» Exercise data
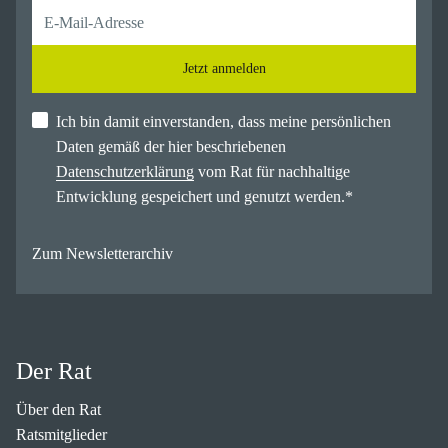
Jetzt anmelden
Ich bin damit einverstanden, dass meine persönlichen
Daten gemäß der hier beschriebenen
Datenschutzerklärung
vom Rat für nachhaltige
Entwicklung gespeichert und genutzt werden.
*
Zum Newsletterarchiv
Der Rat
Über den Rat
Ratsmitglieder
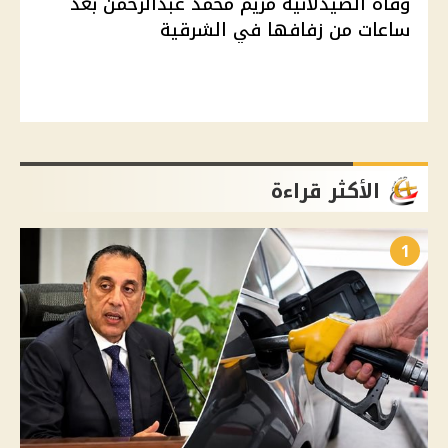
وفاة الصيدلانية مريم محمد عبدالرحمن بعد
ساعات من زفافها في الشرقية
الأكثر قراءة
1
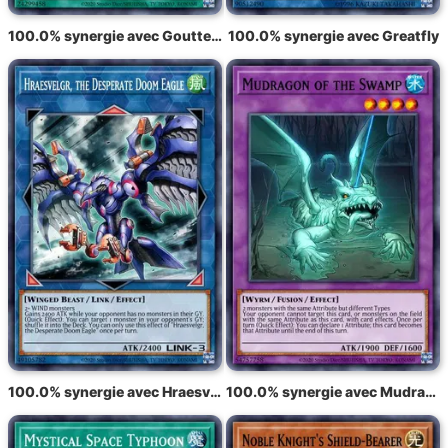
100.0% synergie avec Goutte Interdite
100.0% synergie avec Greatfly
100.0% synergie avec Hraesvelgr, l'aigle du désespoir désespéré
100.0% synergie avec Mudragon du Marais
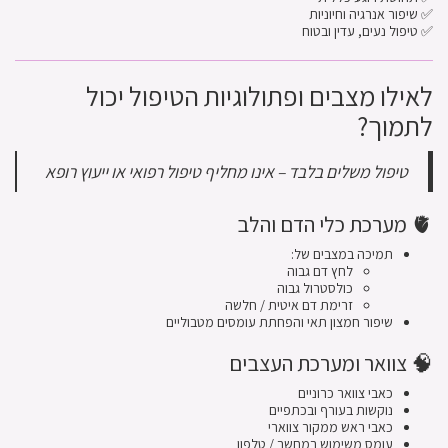
✅ שיפור אנרגיה וחיוניות
✅ טיפול נעים, עדין ובטוח
לאילו מצבים ופתולוגיות הטיפול יכול
לתמוך?
טיפול משלים בלבד – אינו מחליף טיפול רפואי או ייעוץ רופא
🫀 מערכת כלי הדם והלב
תמיכה במצבים של:
לחץ דם גבוה
כולסטרול גבוה
זרימת דם איטית / חלשה
שיפור חמצון תאי והפחתת עומסים מטבוליים
🧠 צוואר ומערכת העצבים
כאבי צוואר כרוניים
נוקשות בעורף ובכתפיים
כאבי ראש ממקור צווארי
עומס משימוש במחשב / טלפון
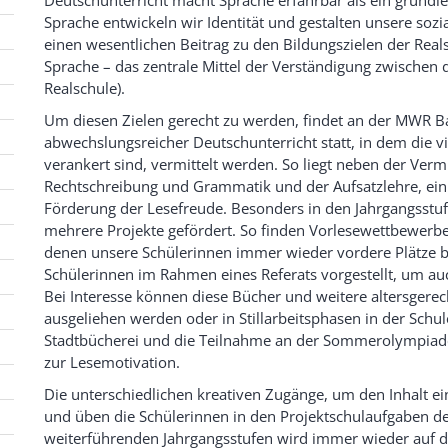
Sprache entwickeln wir Identität und gestalten unsere sozia
einen wesentlichen Beitrag zu den Bildungszielen der Reals
Sprache – das zentrale Mittel der Verständigung zwischen
Realschule).
Um diesen Zielen gerecht zu werden, findet an der MWR 
abwechslungsreicher Deutschunterricht statt, in dem die v
verankert sind, vermittelt werden. So liegt neben der Ver
Rechtschreibung und Grammatik und der Aufsatzlehre, ei
Förderung der Lesefreude. Besonders in den Jahrgangsstuf
mehrere Projekte gefördert. So finden Vorlesewettbewerbe 
denen unsere Schülerinnen immer wieder vordere Plätze
Schülerinnen im Rahmen eines Referats vorgestellt, um auc
Bei Interesse können diese Bücher und weitere altersger
ausgeliehen werden oder in Stillarbeitsphasen in der Schu
Stadtbücherei und die Teilnahme an der Sommerolympiade 
zur Lesemotivation.
Die unterschiedlichen kreativen Zugänge, um den Inhalt e
und üben die Schülerinnen in den Projektschulaufgaben de
weiterführenden Jahrgangsstufen wird immer wieder auf d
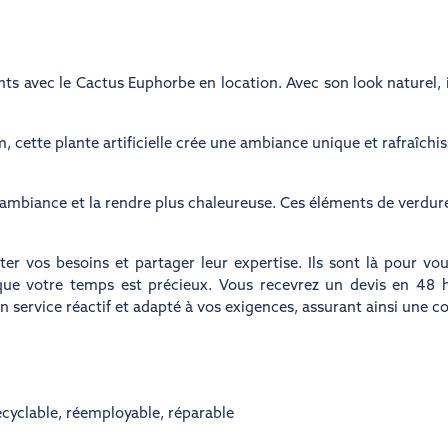
 avec le Cactus Euphorbe en location. Avec son look naturel, il
 cette plante artificielle crée une ambiance unique et rafraîchis
ambiance et la rendre plus chaleureuse. Ces éléments de verdure
r vos besoins et partager leur expertise. Ils sont là pour vou
 que votre temps est précieux. Vous recevrez un devis en 48
ervice réactif et adapté à vos exigences, assurant ainsi une coll
cyclable
,
réemployable
,
réparable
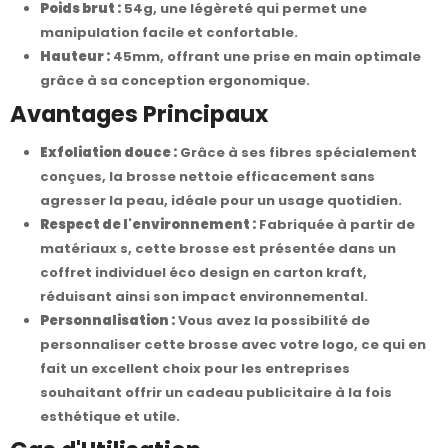
Poids brut :
54g, une légèreté qui permet une
manipulation facile et confortable.
Hauteur :
45mm, offrant une prise en main optimale
grâce à sa conception ergonomique.
Avantages Principaux
Exfoliation douce :
Grâce à ses fibres spécialement
conçues, la brosse nettoie efficacement sans
agresser la peau, idéale pour un usage quotidien.
Respect de l'environnement :
Fabriquée à partir de
matériaux s, cette brosse est présentée dans un
coffret individuel éco design en carton kraft,
réduisant ainsi son impact environnemental.
Personnalisation :
Vous avez la possibilité de
personnaliser cette brosse avec votre logo, ce qui en
fait un excellent choix pour les entreprises
souhaitant offrir un cadeau publicitaire à la fois
esthétique et utile.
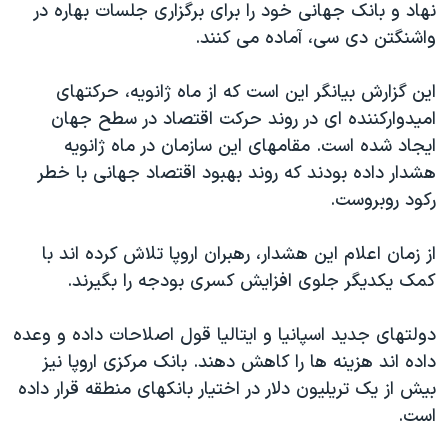
نهاد و بانک جهانی خود را برای برگزاری جلسات بهاره در
واشنگتن دی سی، آماده می کنند.
اين گزارش بيانگر اين است که از ماه ژانويه، حرکتهای
اميدوارکننده ای در روند حرکت اقتصاد در سطح جهان
ايجاد شده است. مقامهای اين سازمان در ماه ژانويه
هشدار داده بودند که روند بهبود اقتصاد جهانی با خطر
رکود روبروست.
از زمان اعلام اين هشدار، رهبران اروپا تلاش کرده اند با
کمک يکديگر جلوی افزايش کسری بودجه را بگيرند.
دولتهای جديد اسپانيا و ايتاليا قول اصلاحات داده و وعده
داده اند هزينه ها را کاهش دهند. بانک مرکزی اروپا نيز
بيش از يک تريليون دلار در اختيار بانکهای منطقه قرار داده
است.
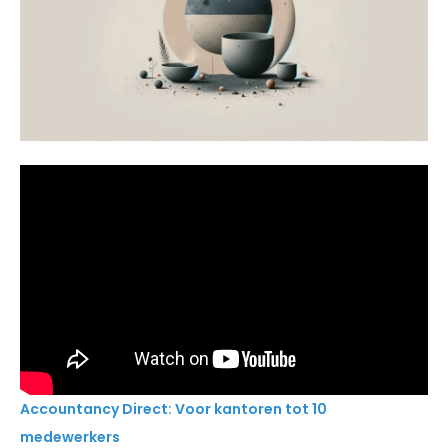
Accountancy Direct: Voor kantoren tot 10
medewerkers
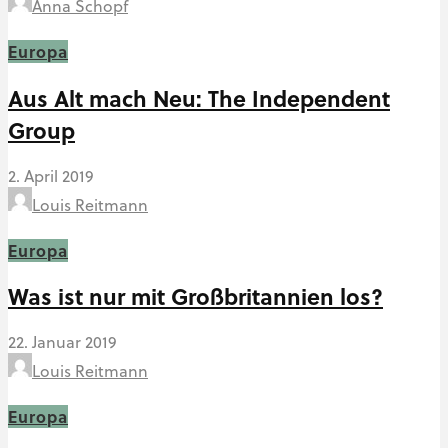
Anna Schopf
Europa
Aus Alt mach Neu: The Independent
Group
2. April 2019
Louis Reitmann
Europa
Was ist nur mit Großbritannien los?
22. Januar 2019
Louis Reitmann
Europa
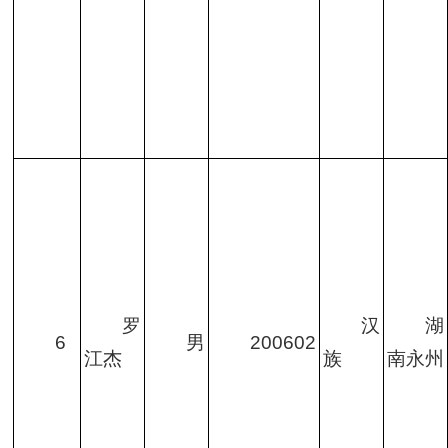
罗
汉
湖
6
男
200602
江杰
族
南永州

» Work to be completed
Search the material for "wieder" and copy each matching line.

» Result for this task
denen unsere Schülerinnen immer wieder vordere Plätze
weiterführenden Jahrgangsstufen wird immer wieder auf d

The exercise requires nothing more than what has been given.